Maybe U.S. foreign policy isn't always the most consistent. But how often do U.S. officials seem to contradict themselves in the very same day?
This past Saturday, at 4:30 in the morning eastern time, the administration's delegate to the United Nations voted in favor of Security Council Resolution 1402, a resolution calling for "the withdrawal of Israeli troops from Palestinian cities, including Ramallah." Although the resolution does demand "an immediate cessation of all acts of violence, including all acts of terror, provocation, incitement and destruction," the vague wording seems to suggest that it is Israel -- not the Palestinians -- engaged in these actions. Indeed, the resolution makes no mention whatsoever of the repeated suicide bombings that precipitated Israeli troops to enter Ramallah. Meanwhile, the resolution also calls for Israel and the Palestinian Authority to work toward "resuming negotiations on a political settlement" of the issues between them -- as if the Arabs have now finally accepted Israel's existence, leaving only the details of a settlement to be worked out.
But at 1:40 p.m. of the same day -- not even twelve hours later! -- President George W. Bush struck an entirely different tone during some informal remarks he made at his ranch in Texas. "I fully understand Israel's need to defend herself," he said. Then he launched into a critique of various Middle Eastern leaders. Yasir Arafat and his colleagues, Bush said, "have got to do a much better job of preventing people from coming into Israel to blow up innocent people." Bush said the Iranian government "must step up and stop sponsoring terrorism," and made sure to include the Syrians in that category, too.
Finally, in perhaps the most striking remark any American president has said on this subject in a very long time, he added that "in order for Israel to exist, terror must stop." This may not qualify as a policy statement, but it's important for two reasons. For most of the past decade, U.S. policy has embraced the same notion as Security Council resolution 1402: that the Arab states accept Israel's existence. Bush's statement suggests that Israel must still exert force to win such acceptance from the Arabs. Second, the longstanding premise of U.S. policy is that conventional war or weapons of mass destruction represent the primary threat to Israel's security. Lurking beneath the surface of Bush's statement is a belief that terrorism now occupies a vastly increased role.

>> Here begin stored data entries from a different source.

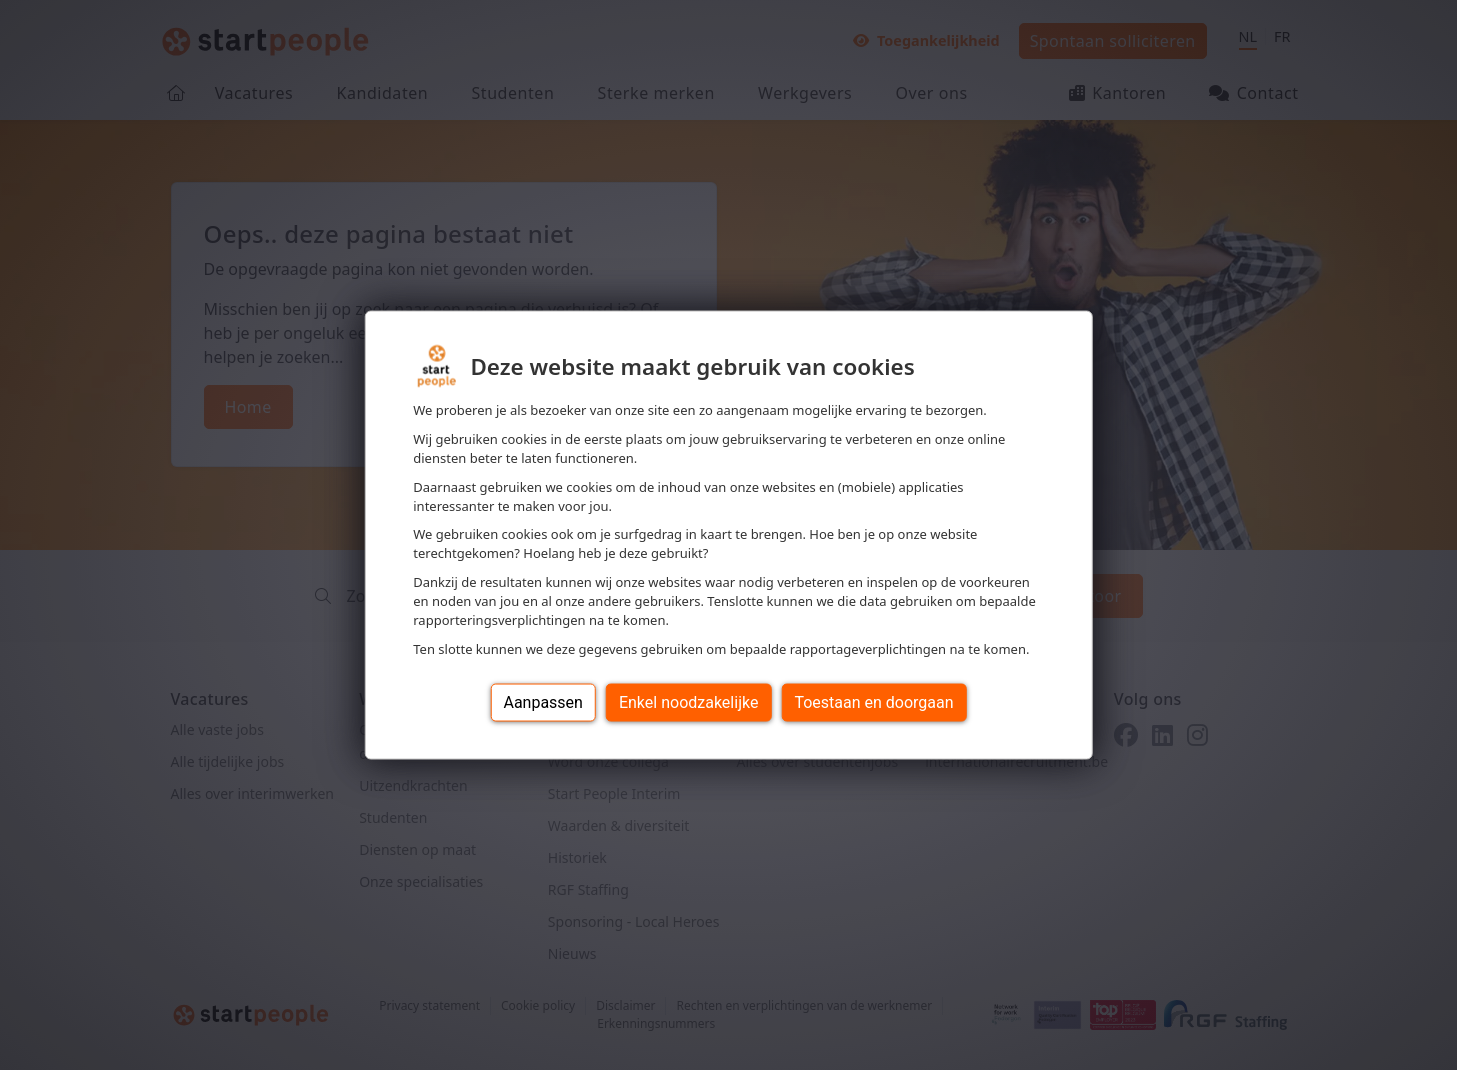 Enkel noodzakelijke (688, 701)
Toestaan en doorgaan (873, 701)
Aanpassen (543, 701) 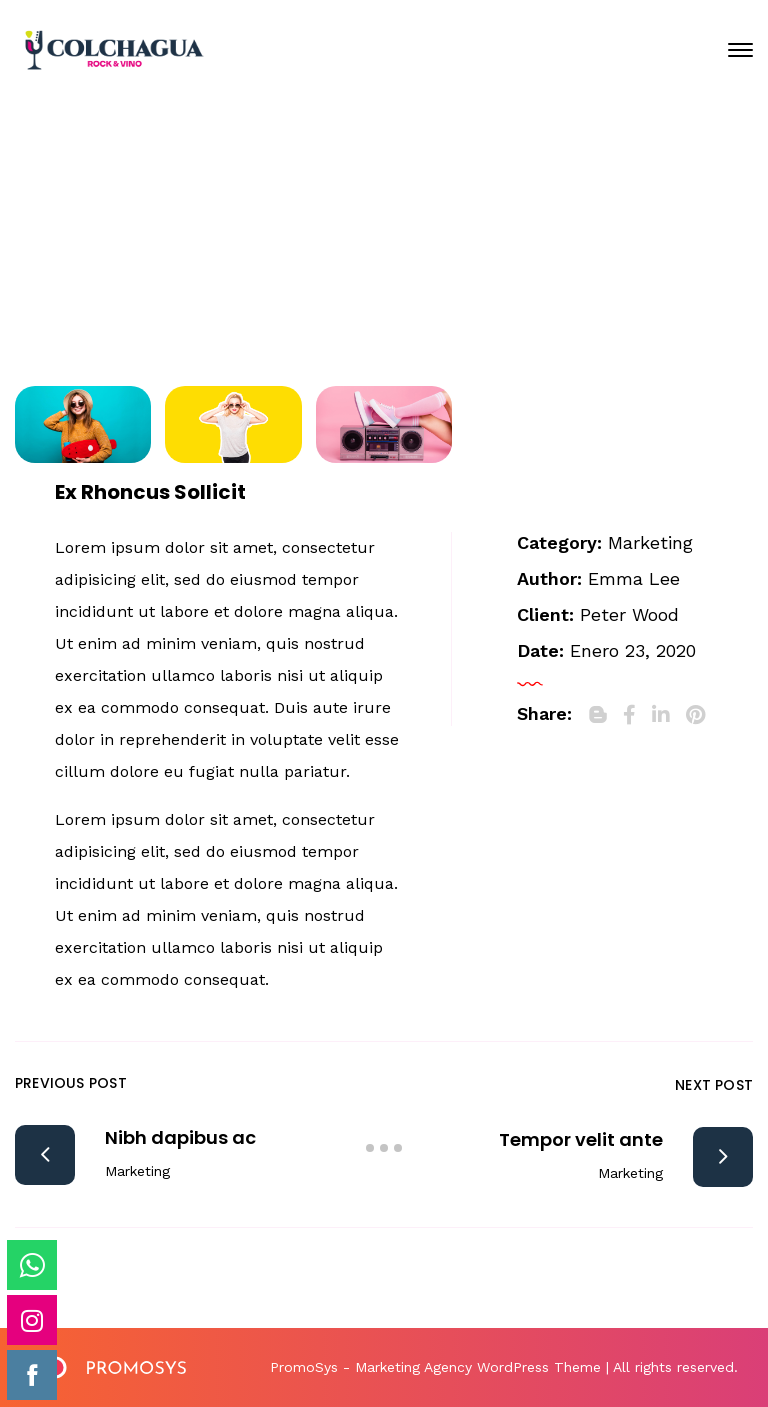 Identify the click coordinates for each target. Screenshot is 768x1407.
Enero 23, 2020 (400, 210)
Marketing (650, 542)
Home (179, 282)
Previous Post (71, 1083)
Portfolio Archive (331, 282)
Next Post (714, 1085)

Strange though it seems, these dueling positions actually make sense when you consider the two competing priorities of U.S. Middle East policy ever since September 11. One priority is protecting Israel, about which the president and many administration officials have spoken warmly. The other priority is prosecuting America's own war on terrorism. In the fall, that meant recruiting Middle Eastern members for the coalition against the Taliban; today, it means finding Arab support for the expected war against Saddam Hussein. In either case, it's meant appeasing Arab leaders by making votes and issuing statements critical of Israel -- with clenched teeth, if necessary.
Is this such a bad thing? The fact that Bush's support and sympathy for Israel seems genuine and deeply held -- on Saturday he was, surely, speaking from his heart and not his head -- points to the reality that, when it counts, the United States will be there for the Israelis. But this is no way to conduct foreign policy. When the administration sends out such inconsistent signals, other countries are left to wonder just what Washington really wants -- and whether, for that matter, it even has the resolve to fight for its interests.
The shame is, this inconsistency is not even necessary. Even if the support of states like Saudi Arabia is truly essential to the American war on terrorism, muddling U.S. foreign policy won't help win it. Rather than put mock-pressure on Israel to appease the Saudis and others who can help in the Iraq effort, the administration would do better to understand that, as William Kristol and Robert Kagan put it, "at the end of the day, the Saudis will support the United States in Iraq not because they like us, and not because we promise them a Palestinian state, but only because we leave them no choice." In the president's own words, the Saudis are either with us or against us; and they should know they will pay a very large price for choosing the latter option.